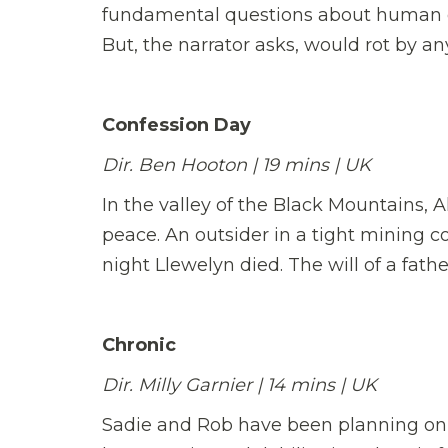
fundamental questions about human cu
But, the narrator asks, would rot by an
Confession Day
Dir. Ben Hooton | 19 mins | UK
In the valley of the Black Mountains, 
peace. An outsider in a tight mining 
night Llewelyn died. The will of a fath
Chronic
Dir. Milly Garnier | 14 mins | UK
Sadie and Rob have been planning on m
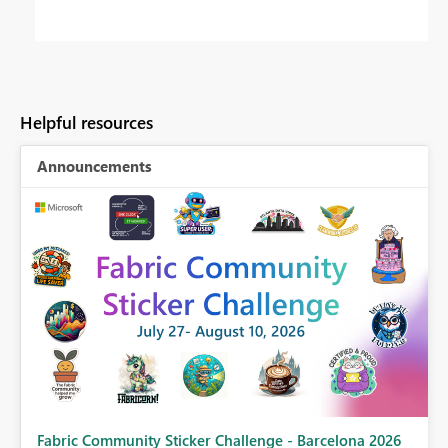
Helpful resources
Announcements
Fabric Community Sticker Challenge - Barcelona 2026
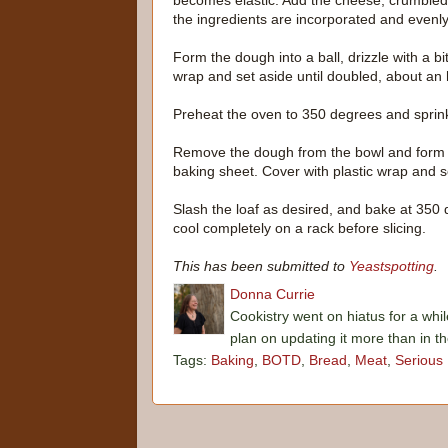
becomes elastic. Add the cheese, crumbled 
the ingredients are incorporated and evenly 
Form the dough into a ball, drizzle with a bit
wrap and set aside until doubled, about an 
Preheat the oven to 350 degrees and sprin
Remove the dough from the bowl and form it
baking sheet. Cover with plastic wrap and s
Slash the loaf as desired, and bake at 350
cool completely on a rack before slicing.
This has been submitted to
Yeastspotting
.
Donna Currie
Cookistry went on hiatus for a whil
plan on updating it more than in t
Tags:
Baking
,
BOTD
,
Bread
,
Meat
,
Serious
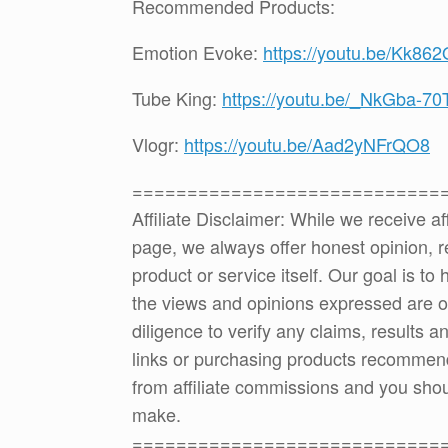
Recommended Products:
Emotion Evoke:
https://youtu.be/Kk862
Tube King:
https://youtu.be/_NkGba-70
Vlogr:
https://youtu.be/Aad2yNFrQO8
============================
Affiliate Disclaimer: While we receive a
page, we always offer honest opinion, r
product or service itself. Our goal is t
the views and opinions expressed are 
diligence to verify any claims, results 
links or purchasing products recommen
from affiliate commissions and you sh
make.
============================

◇ ◇ ◇

= EXERCISE BRIEF =
The only output should be the lines from the one containing "page, we always offer honest opinion, r" through the final line of the material above, copied exactly.

= RESULT =
page, we always offer honest opinion, r
product or service itself. Our goal is t
the views and opinions expressed are 
diligence to verify any claims, results 
links or purchasing products recommen
from affiliate commissions and you sh
make.
============================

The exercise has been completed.